When I was in debate, we learned about the argument tree. It has leaves (these are your opponent’s facts), branches (these are your opponent’s points), and a trunk (this is the viewpoint that underlies your opponent’s whole argument). You have an axe and need to get rid of the tree.

It’s really safe but also fairly ineffective to cut at the leaves. You’ll probably end up doing nothing, in the end. It’s more effective (but riskier) to attack the branches, you may actually even get somewhere that way, but it’s slow going. It’s most effective to hack at the trunk. If you can pull this off (and you won’t always be able to) then you’re guaranteed a win (and you’ll have won with style).

(Incidentally, I recommend debate for anyone who wants to improve their interview skills – it really forces you to think on your feet and improvise and many debaters will be willing to work with you to cut down on verbal tics like “um” and “like”)

Trying to get a coop job has a similar risk/reward curve to debating. You can throw out a lot of acronyms and skills and try and convince the hiring manager that you meet the minimum requirements for the job. This doesn’t really backfire, but it also isn’t going to make the hiring manager excited about you; good enough might be enough to get you a job, but only if someone more interesting doesn’t come along.

You can point out all the ways you made life better at your past coop. This is riskier – maybe you pick metrics that the job you’re applying to doesn’t care about or they decide that you didn’t have the requisite number of three letter acronyms. But it can pay off big time. You can make the hiring manager start to be invested in the idea of a coop with your qualifications and abilities and less willing to settle for just good enough.

Or you can take the time to really craft your resume and cover letter into a story about how you – your skills, experience and personality will make life better and more fun if you’re hired. Now the hiring manager is invested in the idea of having you there. They won’t settle for anyone else, no matter how many acronyms are on their resume. They’ll fight their bosses to get you.

This won’t work everywhere. Some people will find you grating and that sucks. I mean, it’s probably better to find that out before you commit to working with them, but it still sucks. But when this works, it works. I’ve had friends offered extra salary if they ditch other offers. I’ve seen new coop positions created just for people who’ve pulled this off. If you can do this, you’re golden.

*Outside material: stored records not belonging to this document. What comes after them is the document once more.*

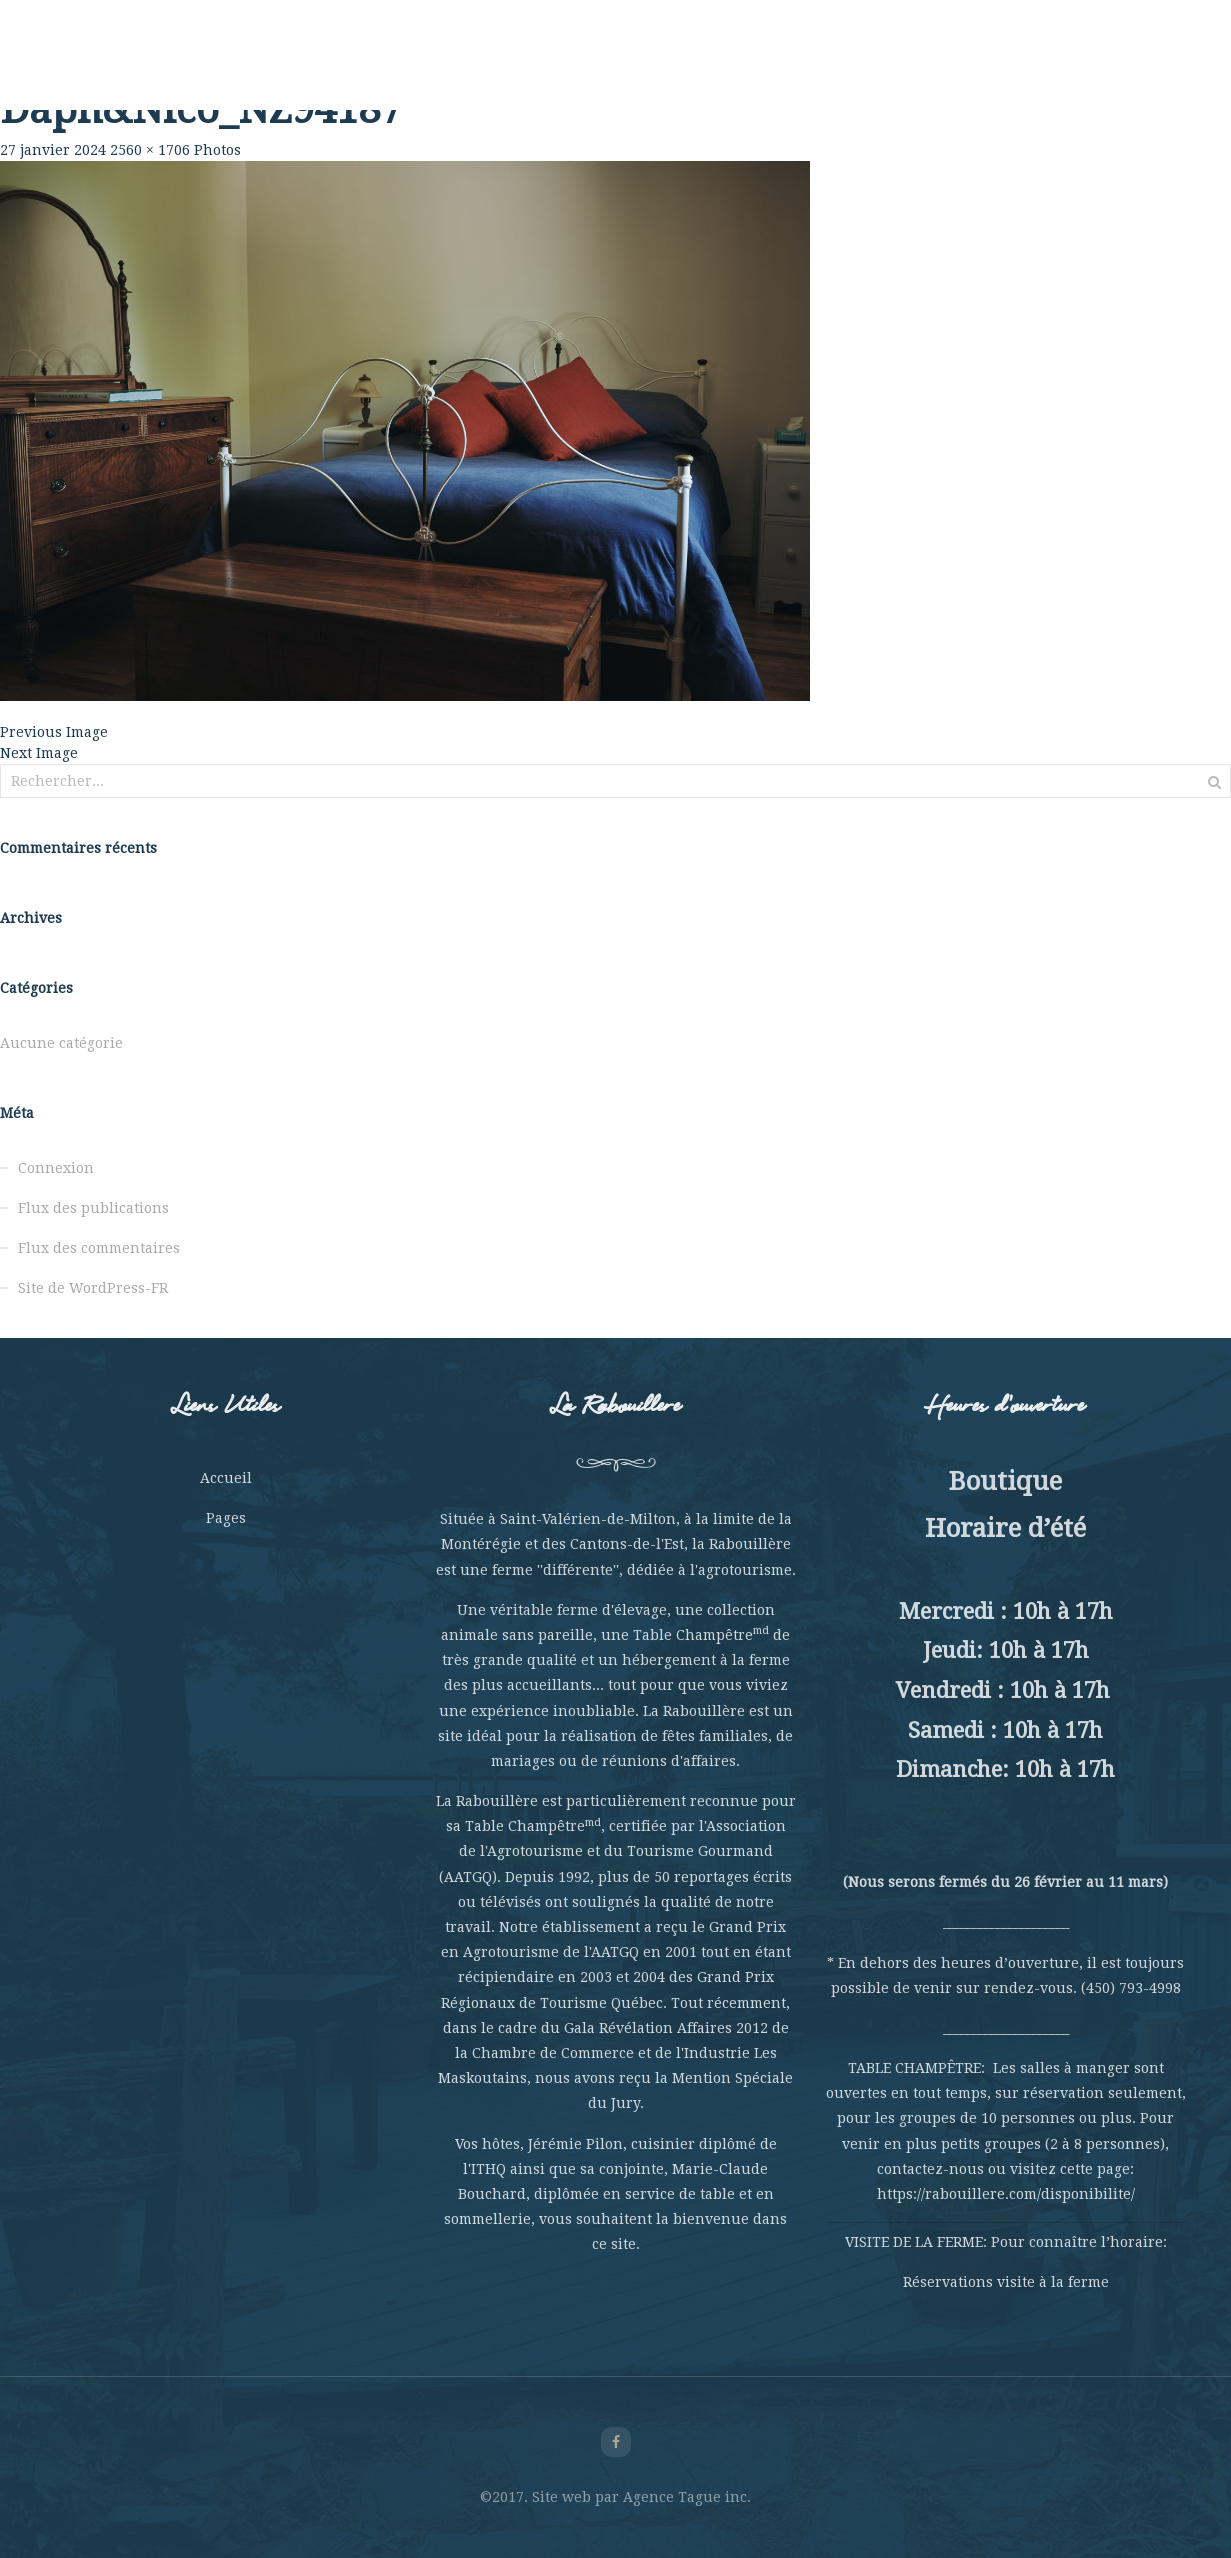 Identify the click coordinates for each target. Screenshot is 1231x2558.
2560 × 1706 (150, 150)
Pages (226, 1518)
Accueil (226, 1478)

On Failure and Second Chances

I read through 200 resumes this week and 185 of them annoyed me in some way. Maybe they applied without any of the qualifications I was looking for. Maybe they said “familiar with” one too many times. Maybe they used a form cover letter, or addressed the cover letter to the wrong person. Whatever they did, I closed their resume in annoyance or disgust.

I don’t remember the name of a single person who annoyed me. If they were to take all this advice and apply again next year, they’d get an interview. In order to screw up memorably, you have to try. Like seriously try. Threaten to hurt us if we don’t interview you. Try and bribe us. Talk about how much smarter you are than us and how you could run our company better. Do one of those things and we’d remember you. But garden variety screw-ups just don’t cut it, not when I have 200 resumes to go through.

I remembered one name at the end of the process. Want to know why? They wrote an excellent cover letter that was clearly targeted right at us. They showed a sense of humour. They didn’t pad their resume at all. They mostly listed relevant skills. They did everything right, but it looked like I wouldn’t be able to interview them anyway, because they didn’t quite have the experience we were looking for.

That was the name I remembered.

Anyway, the point of this story is that if you make a good impression you’ll probably be remembered, but if you screw up a resume in a way that feels horrible to you, don’t worry. It’s a disaster to you, but to us it’s pretty routine. We’re not going to blacklist you.